Scan the entries below for the word "Tower" and copy every line in which it occurs.

(Data extracts Opens)

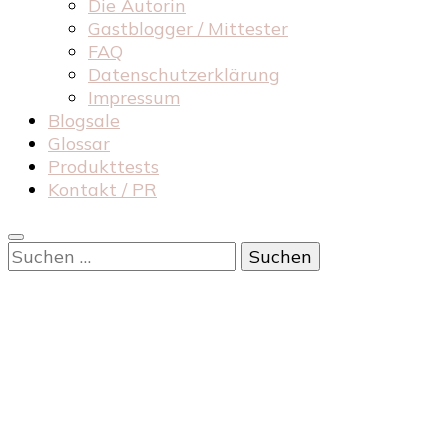
Die Autorin
Gastblogger / Mittester
FAQ
Datenschutzerklärung
Impressum
Blogsale
Glossar
Produkttests
Kontakt / PR
Suchen
nach:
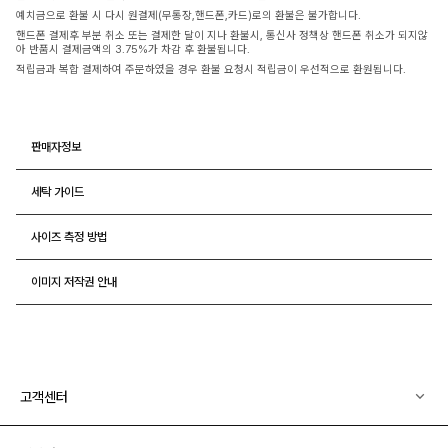
예치금으로 환불 시 다시 원결제(무통장,핸드폰,카드)로의 환불은 불가합니다.
핸드폰 결제후 부분 취소 또는 결제한 달이 지나 환불시, 통신사 정책상 핸드폰 취소가 되지않
아 반품시 결제금액의 3.75%가 차감 후 환불됩니다.
적립금과 복합 결제하여 주문하였을 경우 환불 요청시 적립금이 우선적으로 환원됩니다.
판매자정보
세탁 가이드
사이즈 측정 방법
이미지 저작권 안내
고객센터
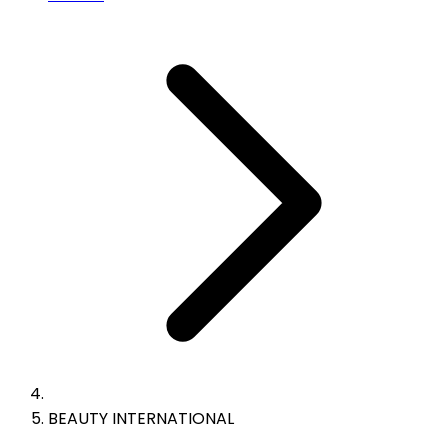
BEAUTY INTERNATIONAL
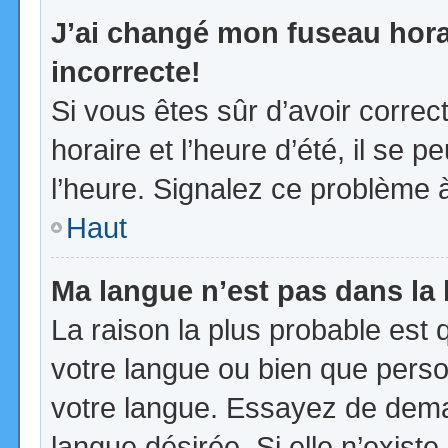
J’ai changé mon fuseau horai
incorrecte!
Si vous êtes sûr d’avoir corre
horaire et l’heure d’été, il se p
l’heure. Signalez ce problème à
Haut
Ma langue n’est pas dans la l
La raison la plus probable est q
votre langue ou bien que pers
votre langue. Essayez de demand
langue désirée. Si elle n’existe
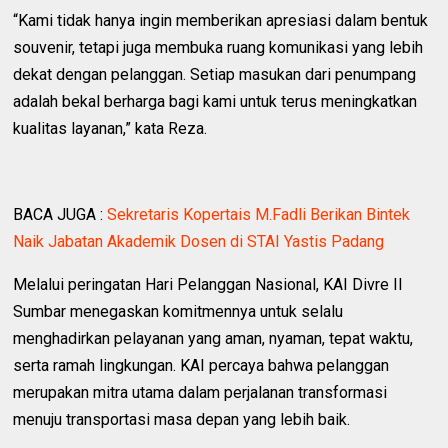
“Kami tidak hanya ingin memberikan apresiasi dalam bentuk
souvenir, tetapi juga membuka ruang komunikasi yang lebih
dekat dengan pelanggan. Setiap masukan dari penumpang
adalah bekal berharga bagi kami untuk terus meningkatkan
kualitas layanan,” kata Reza.
BACA JUGA :
Sekretaris Kopertais M.Fadli Berikan Bintek
Naik Jabatan Akademik Dosen di STAI Yastis Padang
Melalui peringatan Hari Pelanggan Nasional, KAI Divre II
Sumbar menegaskan komitmennya untuk selalu
menghadirkan pelayanan yang aman, nyaman, tepat waktu,
serta ramah lingkungan. KAI percaya bahwa pelanggan
merupakan mitra utama dalam perjalanan transformasi
menuju transportasi masa depan yang lebih baik.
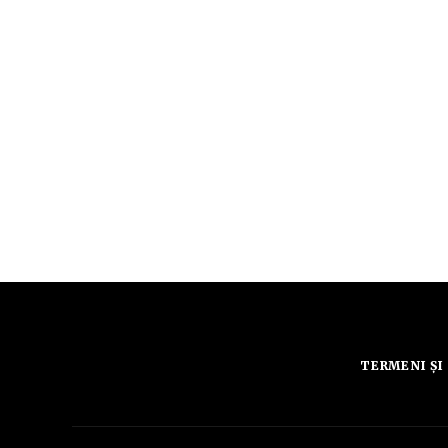
TERMENI ȘI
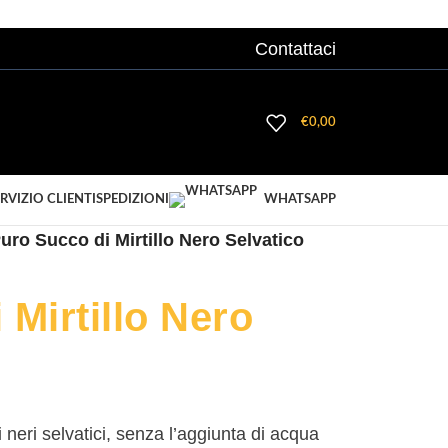
Contattaci
ACCEDI/ REGISTRATI
€
0,00
RVIZIO CLIENTI
SPEDIZIONI
WHATSAPP
uro Succo di Mirtillo Nero Selvatico
 Mirtillo Nero
i neri selvatici, senza l’aggiunta di acqua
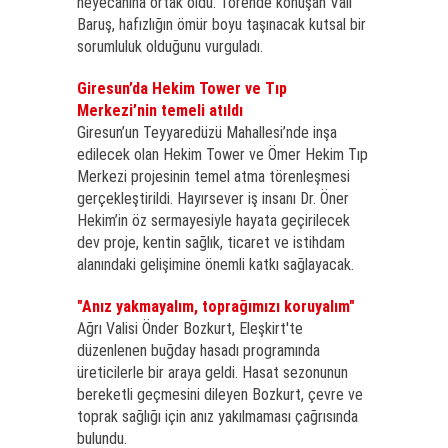
heyecanına ortak oldu. Törende konuşan Vali
Baruş, hafızlığın ömür boyu taşınacak kutsal bir
sorumluluk olduğunu vurguladı.
Giresun’da Hekim Tower ve Tıp
Merkezi’nin temeli atıldı
Giresun’un Teyyaredüzü Mahallesi’nde inşa
edilecek olan Hekim Tower ve Ömer Hekim Tıp
Merkezi projesinin temel atma törenleşmesi
gerçekleştirildi. Hayırsever iş insanı Dr. Öner
Hekim’in öz sermayesiyle hayata geçirilecek
dev proje, kentin sağlık, ticaret ve istihdam
alanındaki gelişimine önemli katkı sağlayacak.
"Anız yakmayalım, toprağımızı koruyalım"
Ağrı Valisi Önder Bozkurt, Eleşkirt'te
düzenlenen buğday hasadı programında
üreticilerle bir araya geldi. Hasat sezonunun
bereketli geçmesini dileyen Bozkurt, çevre ve
toprak sağlığı için anız yakılmaması çağrısında
bulundu.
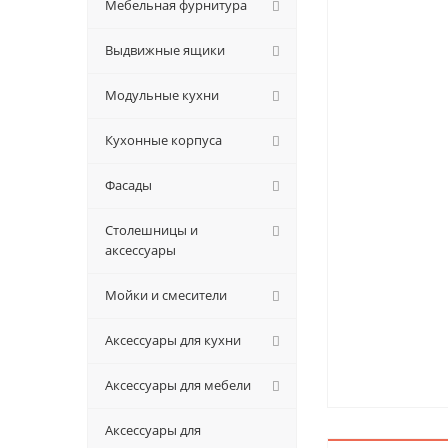
Мебельная фурнитура
Выдвижные ящики
Модульные кухни
Кухонные корпуса
Фасады
Столешницы и
аксессуары
Мойки и смесители
Аксессуары для кухни
Аксессуары для мебели
Аксессуары для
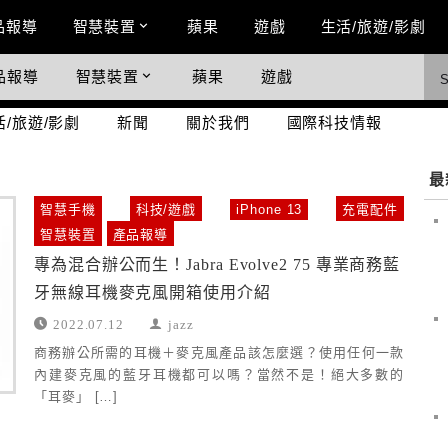
n Menu
品報導
智慧裝置
蘋果
遊戲
生活/旅遊/影劇
品報導
智慧裝置
蘋果
遊戲
際科技情報
活/旅遊/影劇
新聞
關於我們
國際科技情報
最
智慧手機
科技/遊戲
iPhone 13
充電配件
智慧裝置
產品報導
專為混合辦公而生！Jabra Evolve2 75 專業商務藍
牙無線耳機麥克風開箱使用介紹
2022.07.12
jazz
商務辦公所需的耳機＋麥克風產品該怎麼選？使用任何一款
內建麥克風的藍牙耳機都可以嗎？當然不是！絕大多數的
「耳麥」 […]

(Data extracts Closes)

Response to the task ::
Giresun’da Hekim Tower ve Tıp
edilecek olan Hekim Tower ve Ömer Hekim Tıp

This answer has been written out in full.